- [WHAT YOU SHOULD DO]: Each line of the listing must be transcribed exactly, except for the images, which should be excluded.

==================================================

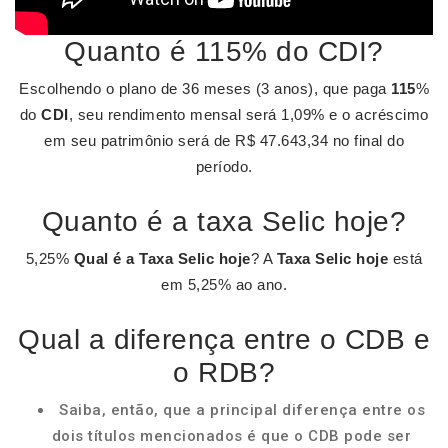
Quanto é 115% do CDI?
Escolhendo o plano de 36 meses (3 anos), que paga
115
%
do
CDI
, seu rendimento mensal será 1,09% e o acréscimo
em seu patrimônio será de R$ 47.643,34 no final do
período.
Quanto é a taxa Selic hoje?
5,25%
Qual é a Taxa Selic hoje
? A
Taxa Selic hoje
está
em 5,25% ao ano.
Qual a diferença entre o CDB e
o RDB?
Saiba, então, que a principal diferença entre os
dois títulos mencionados é que o CDB pode ser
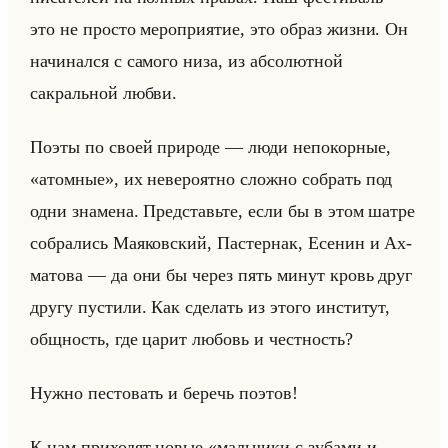
это не просто мероприятие, это образ жизни. Он
начинался с самого низа, из абсолютной
сакральной любви.
Поэты по своей природе — люди непокорные,
«атомные», их неве­ро­ят­но слож­но со­брать под
одни зна­ме­на. Пред­ставьте, если бы в этом шатре
со­бра­лись Ма­яков­ский, Па­стер­нак, Есе­нин и Ах­
ма­то­ва — да они бы через пять минут кровь друг
другу пу­сти­ли. Как сде­лать из этого ин­сти­тут,
общ­ность, где царит лю­бовь и чест­ность?
Нужно пе­сто­вать и бе­речь по­этов!
К нам при­хо­дят новые «мальчики с зубами и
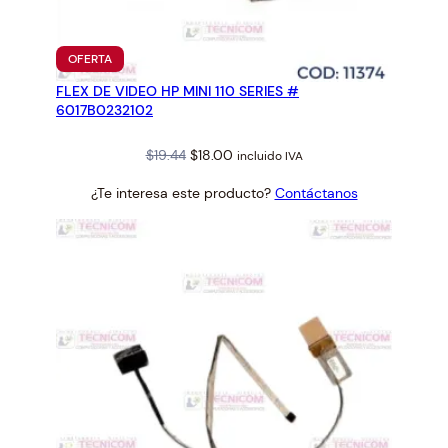
L
A
1
PRODUCTO
OFERTA
2
EN
FLEX DE VIDEO HP MINI 110 SERIES #
OFERTA
5
6017B0232102
M
L
Original
Current
$
19.44
$
18.00
incluido IVA
P
price
price
I
¿Te interesa este producto?
Contáctanos
was:
is:
G
$19.44.
$18.00.
M
E
N
T
A
D
A
c
a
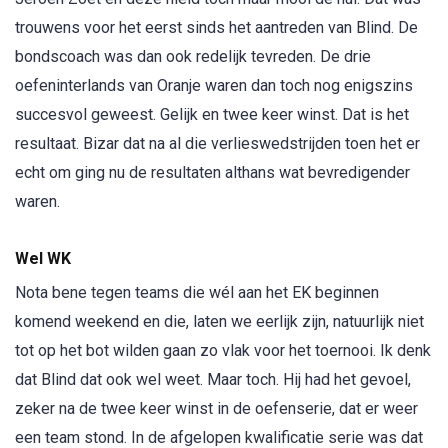
trouwens voor het eerst sinds het aantreden van Blind. De
bondscoach was dan ook redelijk tevreden. De drie
oefeninterlands van Oranje waren dan toch nog enigszins
succesvol geweest. Gelijk en twee keer winst. Dat is het
resultaat. Bizar dat na al die verlieswedstrijden toen het er
echt om ging nu de resultaten althans wat bevredigender
waren.
Wel WK
Nota bene tegen teams die wél aan het EK beginnen
komend weekend en die, laten we eerlijk zijn, natuurlijk niet
tot op het bot wilden gaan zo vlak voor het toernooi. Ik denk
dat Blind dat ook wel weet. Maar toch. Hij had het gevoel,
zeker na de twee keer winst in de oefenserie, dat er weer
een team stond. In de afgelopen kwalificatie serie was dat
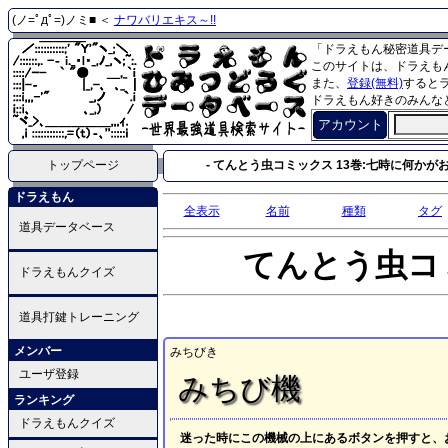
(ノ=ﾟдﾟ=)ノミ■ ＜
ナワバリエキス～!!
「ドラえもん秘密道具デ
このサイトは、ドラえも
また、
登録(無料)
すると
ドラえもん好きのみんな
アカウント
トップページ
- てんとう虫コミックス 13巻:七時に何かがおこ
ドラえもん
全表示
名前
種類
タグ
道具データベース
てんとう虫コ
ドラえもんクイズ
道具打鍵トレーニング
メンバー
みちびき
ユーザ登録
みちび機
ランキング
ドラえもんクイズ
迷った時にこの機械の上にあるボタンを押すと、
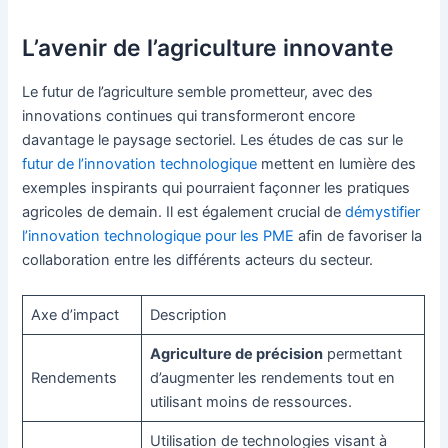
L’avenir de l’agriculture innovante
Le futur de l’agriculture semble prometteur, avec des
innovations continues qui transformeront encore
davantage le paysage sectoriel. Les études de cas sur le
futur de l’innovation technologique
mettent en lumière des
exemples inspirants qui pourraient façonner les pratiques
agricoles de demain. Il est également crucial de
démystifier
l’innovation technologique pour les PME
afin de favoriser la
collaboration entre les différents acteurs du secteur.
Axe d’impact
Description
Agriculture de précision
permettant
Rendements
d’augmenter les rendements tout en
utilisant moins de ressources.
Utilisation de technologies visant à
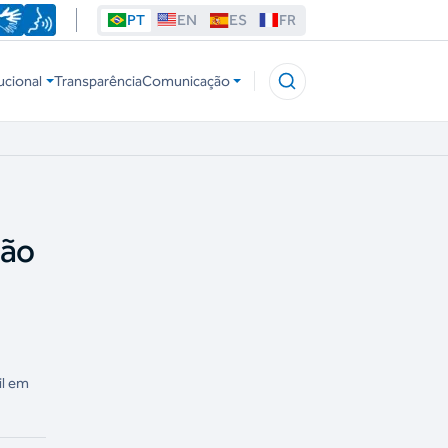
PT
EN
ES
FR
ucional
Transparência
Comunicação
rão
il em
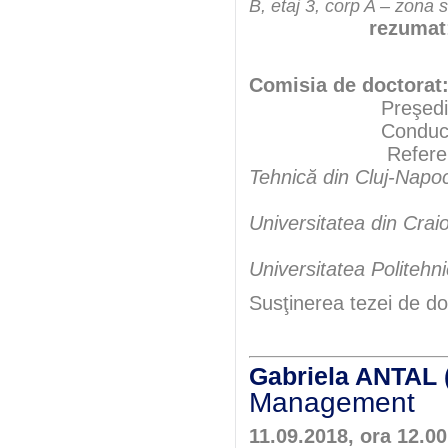
B, etaj 3, corp A – zona 
rezumat
Comisia de doctorat
Preşedint
Conducător şt
Referen
Tehnică din Cluj-Napo
Universitatea din Crai
Universitatea Politehn
Susţinerea tezei de do
Gabriela ANTAL 
Management
11.09.2018, ora 12.0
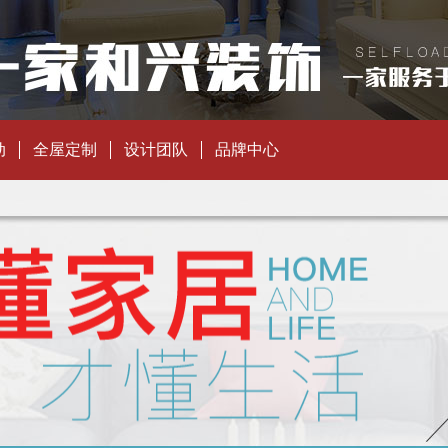
动
全屋定制
设计团队
品牌中心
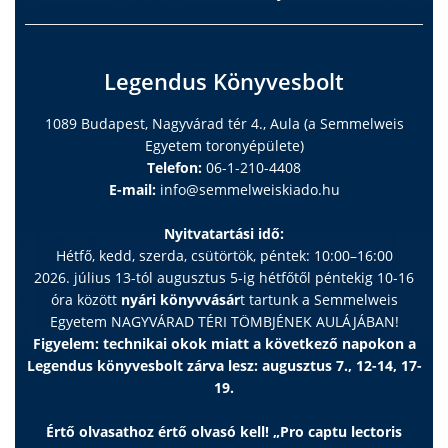
Legendus Könyvesbolt
1089 Budapest, Nagyvárad tér 4., Aula (a Semmelweis
Egyetem toronyépülete)
Telefon:
06-1-210-4408
E-mail:
info@semmelweiskiado.hu
Nyitvatartási idő:
Hétfő, kedd, szerda, csütörtök, péntek: 10:00–16:00
2026. július 13-tól augusztus 5-ig hétfőtől péntekig 10-16
óra között
nyári könyvvásár
t tartunk a Semmelweis
Egyetem NAGYVÁRAD TÉRI TÖMBJÉNEK AULÁJÁBAN!
Figyelem: technikai okok miatt a következő napokon a
Legendus könyvesbolt zárva lesz: augusztus 7., 12-14, 17-
19.
Értő olvasathoz értő olvasó kell! „Pro captu lectoris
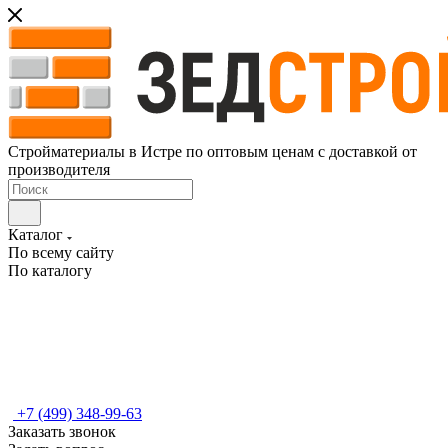
Стройматериалы в Истре по оптовым ценам с доставкой от
производителя
Каталог
По всему сайту
По каталогу
+7 (499) 348-99-63
Заказать звонок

==================================================

- [RESULT OF THIS TASK]:
Quanto é 115% do CDI?
Escolhendo o plano de 36 meses (3 anos), que paga
115
%
do
CDI
, seu rendimento mensal será 1,09% e o acréscimo
em seu patrimônio será de R$ 47.643,34 no final do
período.
Quanto é a taxa Selic hoje?
5,25%
Qual é a Taxa Selic hoje
? A
Taxa Selic hoje
está
em 5,25% ao ano.
Qual a diferença entre o CDB e
o RDB?
Saiba, então, que a principal diferença entre os
dois títulos mencionados é que o CDB pode ser
это не просто мероприятие, это образ жизни. Он
начинался с самого низа, из абсолютной
сакральной любви.
Поэты по своей природе — люди непокорные,
«атомные», их неве­ро­ят­но слож­но со­брать под
одни зна­ме­на. Пред­ставьте, если бы в этом шатре
со­бра­лись Ма­яков­ский, Па­стер­нак, Есе­нин и Ах­
ма­то­ва — да они бы через пять минут кровь друг
другу пу­сти­ли. Как сде­лать из этого ин­сти­тут,
общ­ность, где царит лю­бовь и чест­ность?
Нужно пе­сто­вать и бе­речь по­этов!
К нам при­хо­дят новые «мальчики с зубами и
L
A
1
PRODUCTO
OFERTA
2
EN
FLEX DE VIDEO HP MINI 110 SERIES #
OFERTA
5
6017B0232102
M
L
Original
Current
$
19.44
$
18.00
incluido IVA
P
price
price
I
¿Te interesa este producto?
Contáctanos
was:
is:
G
$19.44.
$18.00.
M
E
N
T
A
D
A
c
a
trouwens voor het eerst sinds het aantreden van Blind. De
bondscoach was dan ook redelijk tevreden. De drie
oefeninterlands van Oranje waren dan toch nog enigszins
succesvol geweest. Gelijk en twee keer winst. Dat is het
resultaat. Bizar dat na al die verlieswedstrijden toen het er
echt om ging nu de resultaten althans wat bevredigender
waren.
Wel WK
Nota bene tegen teams die wél aan het EK beginnen
komend weekend en die, laten we eerlijk zijn, natuurlijk niet
tot op het bot wilden gaan zo vlak voor het toernooi. Ik denk
dat Blind dat ook wel weet. Maar toch. Hij had het gevoel,
zeker na de twee keer winst in de oefenserie, dat er weer
een team stond. In de afgelopen kwalificatie serie was dat
(ノ=ﾟдﾟ=)ノミ■ ＜
ナワバリエキス～!!
「ドラえもん秘密道具デ
このサイトは、ドラえも
また、
登録(無料)
すると
ドラえもん好きのみんな
アカウント
トップページ
- てんとう虫コミックス 13巻:七時に何かがおこ
ドラえもん
全表示
名前
種類
タグ
道具データベース
てんとう虫コ
ドラえもんクイズ
道具打鍵トレーニング
メンバー
みちびき
ユーザ登録
みちび機
ランキング
ドラえもんクイズ
迷った時にこの機械の上にあるボタンを押すと、
L’avenir de l’agriculture innovante
Le futur de l’agriculture semble prometteur, avec des
innovations continues qui transformeront encore
davantage le paysage sectoriel. Les études de cas sur le
futur de l’innovation technologique
mettent en lumière des
exemples inspirants qui pourraient façonner les pratiques
agricoles de demain. Il est également crucial de
démystifier
l’innovation technologique pour les PME
afin de favoriser la
collaboration entre les différents acteurs du secteur.
Axe d’impact
Description
Agriculture de précision
permettant
Rendements
d’augmenter les rendements tout en
utilisant moins de ressources.
Utilisation de technologies visant à
PT
EN
ES
FR
ucional
Transparência
Comunicação
rão
il em
B, etaj 3, corp A – zona 
rezumat
Comisia de doctorat
Preşedint
Conducător şt
Referen
Tehnică din Cluj-Napo
Universitatea din Crai
Universitatea Politehn
Susţinerea tezei de do
Gabriela ANTAL 
Management
11.09.2018, ora 12.0
动
全屋定制
设计团队
品牌中心
Legendus Könyvesbolt
1089 Budapest, Nagyvárad tér 4., Aula (a Semmelweis
Egyetem toronyépülete)
Telefon:
06-1-210-4408
E-mail:
info@semmelweiskiado.hu
Nyitvatartási idő:
Hétfő, kedd, szerda, csütörtök, péntek: 10:00–16:00
2026. július 13-tól augusztus 5-ig hétfőtől péntekig 10-16
óra között
nyári könyvvásár
t tartunk a Semmelweis
Egyetem NAGYVÁRAD TÉRI TÖMBJÉNEK AULÁJÁBAN!
Figyelem: technikai okok miatt a következő napokon a
Legendus könyvesbolt zárva lesz: augusztus 7., 12-14, 17-
19.
Értő olvasathoz értő olvasó kell! „Pro captu lectoris
Стройматериалы в Истре по оптовым ценам с доставкой от
производителя
Каталог
По всему сайту
По каталогу
+7 (499) 348-99-63
Заказать звонок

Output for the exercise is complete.